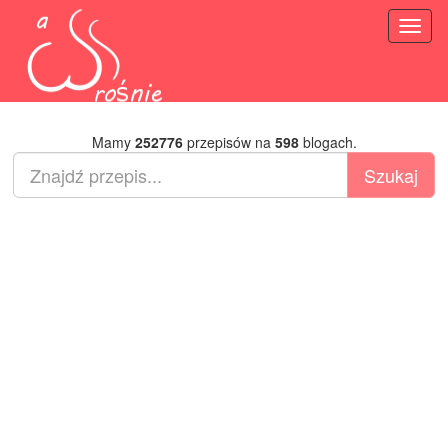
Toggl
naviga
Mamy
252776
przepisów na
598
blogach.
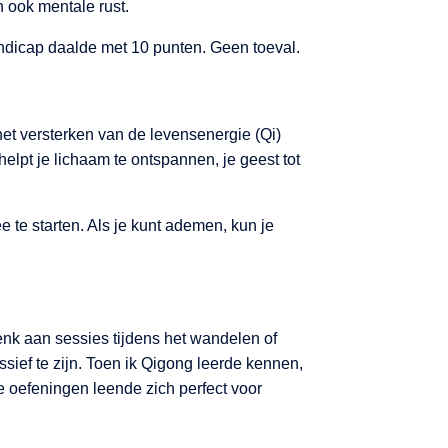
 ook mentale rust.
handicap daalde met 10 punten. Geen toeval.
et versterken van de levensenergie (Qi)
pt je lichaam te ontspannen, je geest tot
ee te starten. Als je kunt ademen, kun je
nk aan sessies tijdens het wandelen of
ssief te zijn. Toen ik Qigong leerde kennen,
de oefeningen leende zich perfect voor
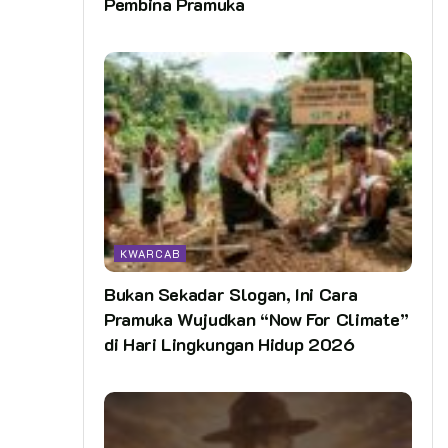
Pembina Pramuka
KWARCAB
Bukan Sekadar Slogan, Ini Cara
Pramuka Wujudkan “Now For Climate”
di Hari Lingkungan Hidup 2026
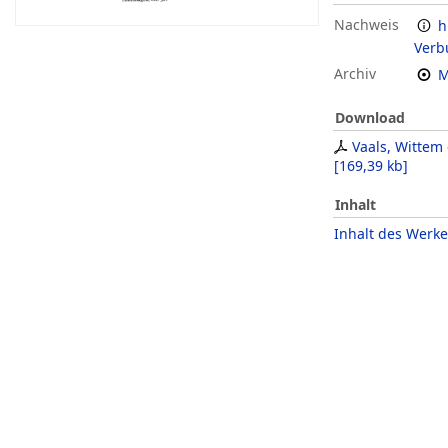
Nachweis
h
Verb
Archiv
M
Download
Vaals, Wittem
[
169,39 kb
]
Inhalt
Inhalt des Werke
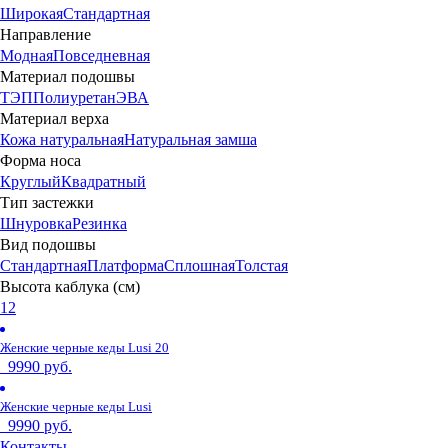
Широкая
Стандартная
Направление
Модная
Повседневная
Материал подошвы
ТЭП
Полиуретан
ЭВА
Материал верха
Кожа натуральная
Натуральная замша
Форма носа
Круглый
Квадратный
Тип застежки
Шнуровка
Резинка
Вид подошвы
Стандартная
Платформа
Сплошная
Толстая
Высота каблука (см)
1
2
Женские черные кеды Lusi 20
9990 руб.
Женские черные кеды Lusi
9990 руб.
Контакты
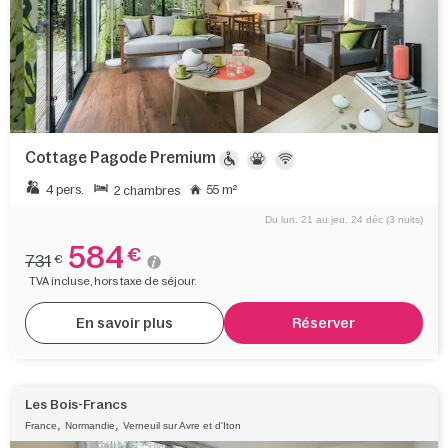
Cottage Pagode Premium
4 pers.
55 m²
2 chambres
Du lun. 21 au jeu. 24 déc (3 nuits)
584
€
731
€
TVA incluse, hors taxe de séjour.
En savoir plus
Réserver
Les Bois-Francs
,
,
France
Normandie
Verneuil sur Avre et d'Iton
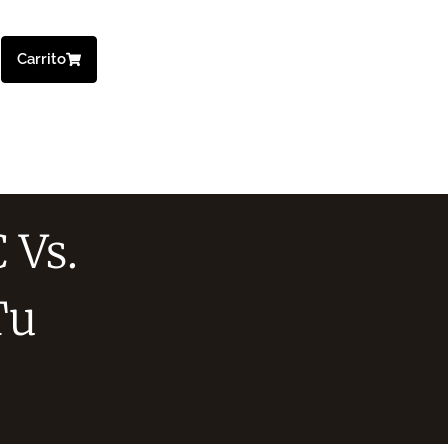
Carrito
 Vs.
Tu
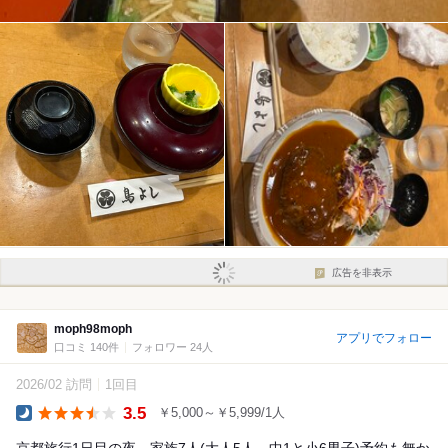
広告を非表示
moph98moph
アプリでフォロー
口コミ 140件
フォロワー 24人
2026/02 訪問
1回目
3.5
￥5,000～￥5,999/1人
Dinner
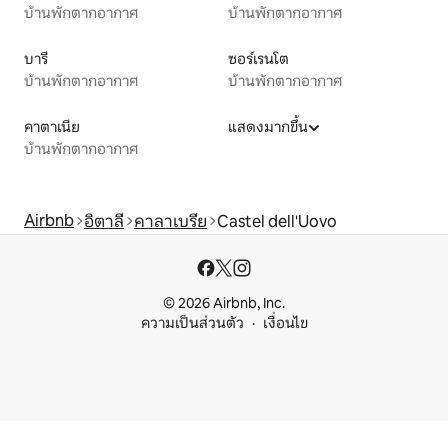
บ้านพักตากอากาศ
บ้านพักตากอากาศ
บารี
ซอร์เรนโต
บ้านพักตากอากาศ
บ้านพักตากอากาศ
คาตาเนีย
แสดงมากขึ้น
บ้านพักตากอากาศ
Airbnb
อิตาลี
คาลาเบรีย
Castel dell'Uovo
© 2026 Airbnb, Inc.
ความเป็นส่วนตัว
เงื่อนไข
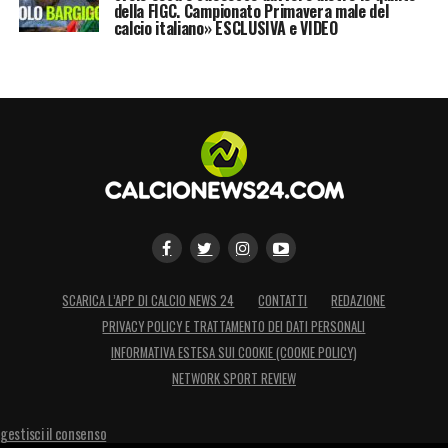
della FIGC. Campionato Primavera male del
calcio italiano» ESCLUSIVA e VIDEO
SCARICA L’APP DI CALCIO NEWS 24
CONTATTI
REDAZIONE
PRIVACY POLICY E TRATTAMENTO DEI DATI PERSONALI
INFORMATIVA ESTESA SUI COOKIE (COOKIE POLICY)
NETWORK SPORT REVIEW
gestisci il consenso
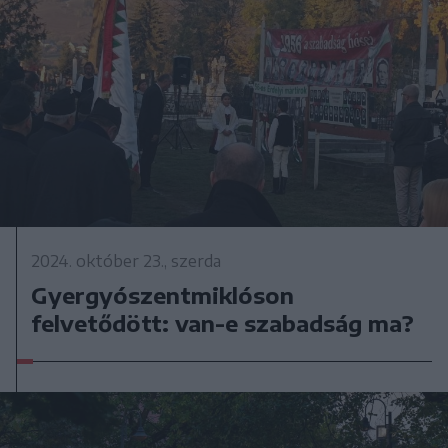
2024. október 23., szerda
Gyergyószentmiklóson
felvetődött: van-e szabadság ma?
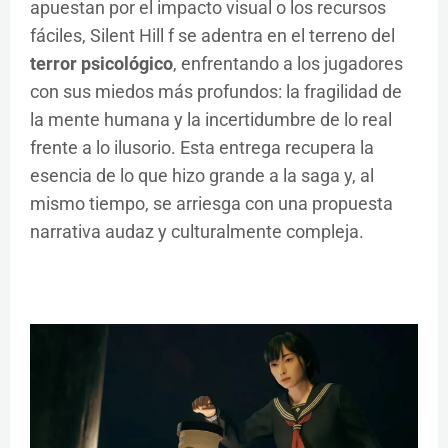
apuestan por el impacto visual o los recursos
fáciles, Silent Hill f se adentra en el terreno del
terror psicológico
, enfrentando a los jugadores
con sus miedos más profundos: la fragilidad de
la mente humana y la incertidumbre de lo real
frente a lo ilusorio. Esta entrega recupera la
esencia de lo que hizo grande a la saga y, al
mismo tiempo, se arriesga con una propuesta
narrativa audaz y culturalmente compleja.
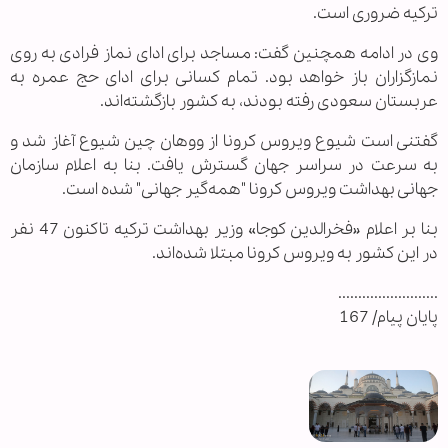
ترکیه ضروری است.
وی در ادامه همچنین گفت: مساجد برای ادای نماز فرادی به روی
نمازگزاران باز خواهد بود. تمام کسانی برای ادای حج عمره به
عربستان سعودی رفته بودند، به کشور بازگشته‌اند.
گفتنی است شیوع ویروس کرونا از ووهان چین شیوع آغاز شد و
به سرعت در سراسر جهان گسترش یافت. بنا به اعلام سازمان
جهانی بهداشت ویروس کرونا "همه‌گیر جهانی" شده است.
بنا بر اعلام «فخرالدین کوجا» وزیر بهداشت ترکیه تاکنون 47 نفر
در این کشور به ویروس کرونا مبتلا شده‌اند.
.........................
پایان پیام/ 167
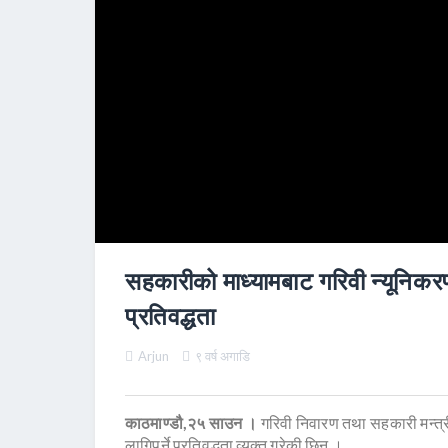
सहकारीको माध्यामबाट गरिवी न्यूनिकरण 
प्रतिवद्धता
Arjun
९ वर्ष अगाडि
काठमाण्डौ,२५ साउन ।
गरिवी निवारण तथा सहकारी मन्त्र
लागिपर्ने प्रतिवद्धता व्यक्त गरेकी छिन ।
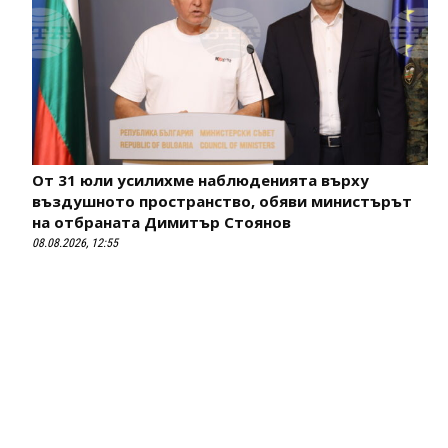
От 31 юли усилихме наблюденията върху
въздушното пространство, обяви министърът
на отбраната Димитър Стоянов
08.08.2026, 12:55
--
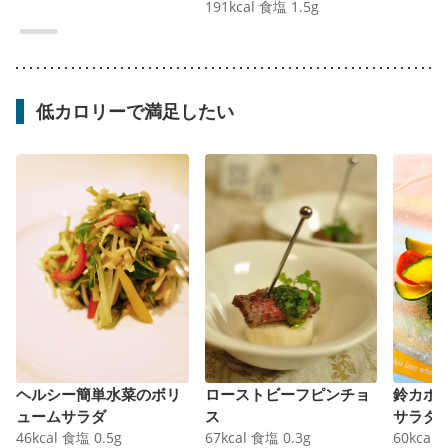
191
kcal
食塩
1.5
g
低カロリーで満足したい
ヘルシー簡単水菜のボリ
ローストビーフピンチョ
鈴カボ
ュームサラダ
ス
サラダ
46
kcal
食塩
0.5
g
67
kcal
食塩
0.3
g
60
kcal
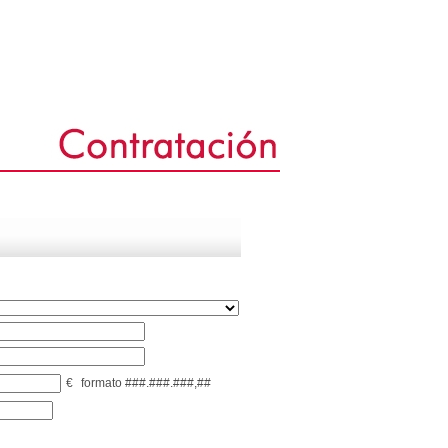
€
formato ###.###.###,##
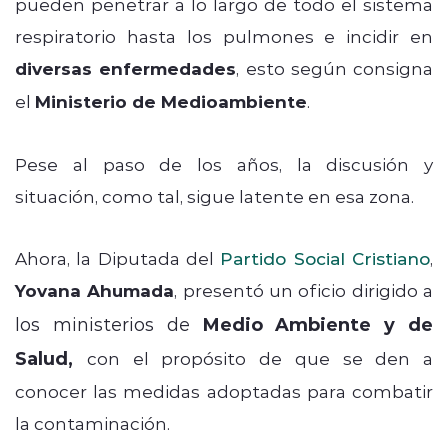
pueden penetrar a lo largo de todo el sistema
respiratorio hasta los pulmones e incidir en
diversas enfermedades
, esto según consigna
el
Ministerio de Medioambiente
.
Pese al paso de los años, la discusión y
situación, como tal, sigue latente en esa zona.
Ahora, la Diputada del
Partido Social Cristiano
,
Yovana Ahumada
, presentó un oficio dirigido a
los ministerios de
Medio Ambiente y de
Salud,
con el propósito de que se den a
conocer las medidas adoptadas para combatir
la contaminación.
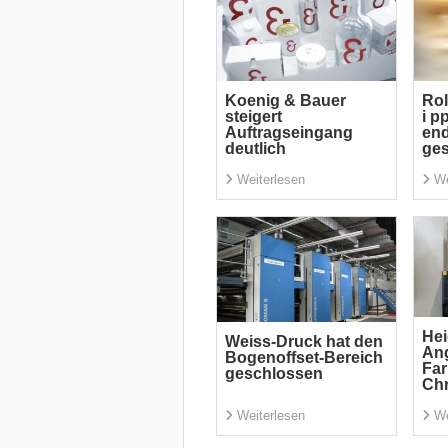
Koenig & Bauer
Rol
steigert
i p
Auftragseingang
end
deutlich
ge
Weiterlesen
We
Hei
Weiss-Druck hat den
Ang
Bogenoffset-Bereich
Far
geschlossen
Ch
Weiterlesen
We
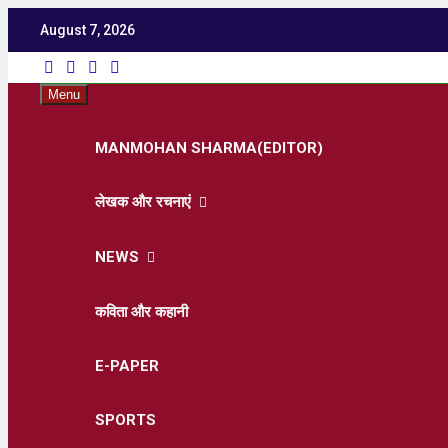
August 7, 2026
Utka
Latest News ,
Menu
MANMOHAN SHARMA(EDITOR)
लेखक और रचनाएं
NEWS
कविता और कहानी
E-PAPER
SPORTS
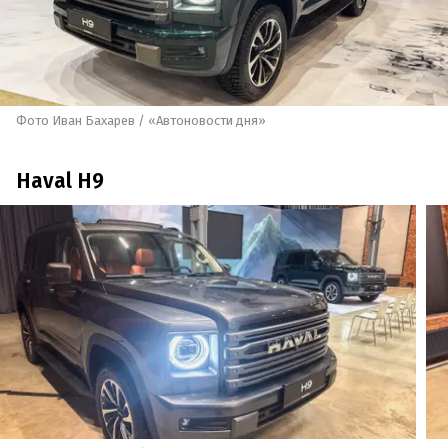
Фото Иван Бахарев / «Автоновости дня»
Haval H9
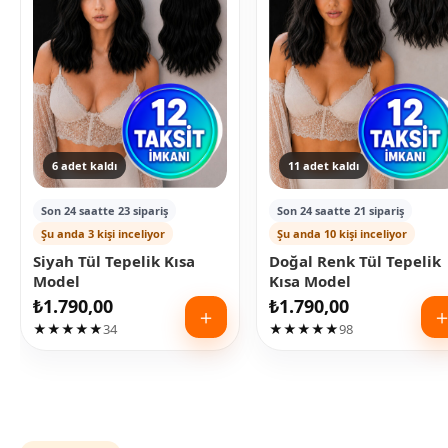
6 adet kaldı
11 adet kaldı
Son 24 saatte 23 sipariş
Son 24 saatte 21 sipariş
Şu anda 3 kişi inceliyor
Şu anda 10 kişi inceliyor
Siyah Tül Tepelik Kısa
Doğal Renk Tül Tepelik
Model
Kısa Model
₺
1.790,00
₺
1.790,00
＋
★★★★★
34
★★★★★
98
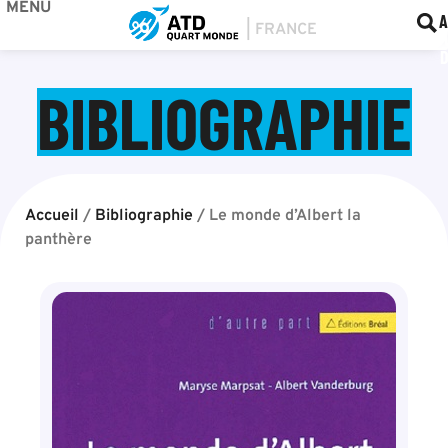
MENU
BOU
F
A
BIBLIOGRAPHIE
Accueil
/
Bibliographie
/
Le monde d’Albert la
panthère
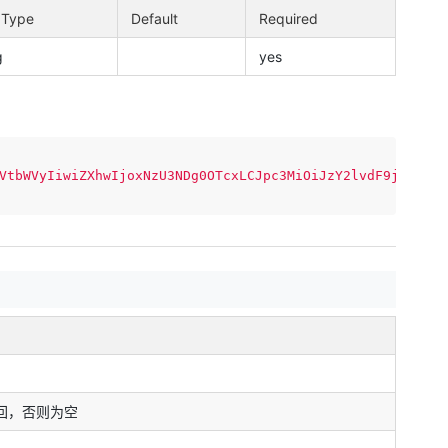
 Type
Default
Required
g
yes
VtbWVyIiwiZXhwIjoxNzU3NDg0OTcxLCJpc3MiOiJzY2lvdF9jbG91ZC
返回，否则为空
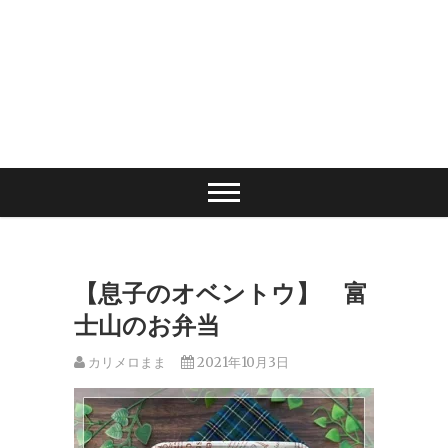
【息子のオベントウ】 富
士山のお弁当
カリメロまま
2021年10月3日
--
Report, for the data above, every line in which the string "کرونا" appears.

▸ **OUTPUT FOR THIS EXERCISE**
گفتنی است شیوع ویروس کرونا از ووهان چین شیوع آغاز شد و
جهانی بهداشت ویروس کرونا "همه‌گیر جهانی" شده است.
در این کشور به ویروس کرونا مبتلا شده‌اند.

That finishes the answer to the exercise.